Dataset entries:
Content starts

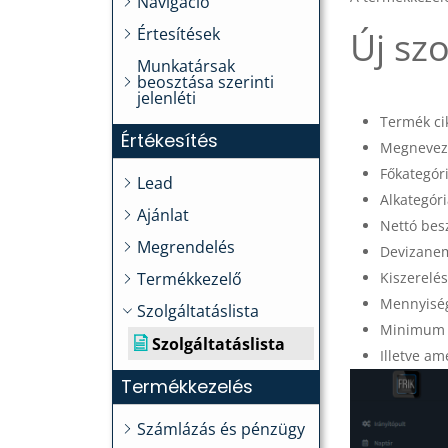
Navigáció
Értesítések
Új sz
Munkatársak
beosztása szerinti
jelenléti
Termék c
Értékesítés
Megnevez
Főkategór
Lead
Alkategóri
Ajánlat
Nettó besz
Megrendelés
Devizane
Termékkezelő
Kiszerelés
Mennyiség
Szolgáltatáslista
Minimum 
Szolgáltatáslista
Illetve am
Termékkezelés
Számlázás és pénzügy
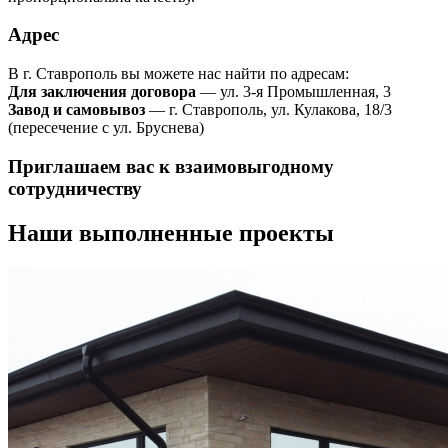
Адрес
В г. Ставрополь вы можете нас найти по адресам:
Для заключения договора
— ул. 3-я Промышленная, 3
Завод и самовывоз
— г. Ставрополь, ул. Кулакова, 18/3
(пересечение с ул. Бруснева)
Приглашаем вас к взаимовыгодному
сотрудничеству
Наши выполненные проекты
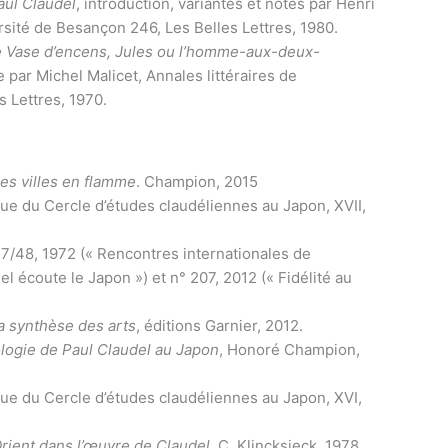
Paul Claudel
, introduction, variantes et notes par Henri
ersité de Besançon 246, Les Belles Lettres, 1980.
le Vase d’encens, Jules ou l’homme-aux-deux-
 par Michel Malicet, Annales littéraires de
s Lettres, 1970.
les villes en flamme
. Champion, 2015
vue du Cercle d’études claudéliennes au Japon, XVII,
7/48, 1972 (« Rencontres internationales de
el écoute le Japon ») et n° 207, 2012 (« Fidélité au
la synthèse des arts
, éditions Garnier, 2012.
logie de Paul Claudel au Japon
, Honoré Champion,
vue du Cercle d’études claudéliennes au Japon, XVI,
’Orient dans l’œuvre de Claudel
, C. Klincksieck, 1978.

Content ends

- **Assignment**
Pull every line containing the string "Claudel" out of the data above and copy it.

- **Your response**
Paul Claudel
logie de Paul Claudel au Japon
’Orient dans l’œuvre de Claudel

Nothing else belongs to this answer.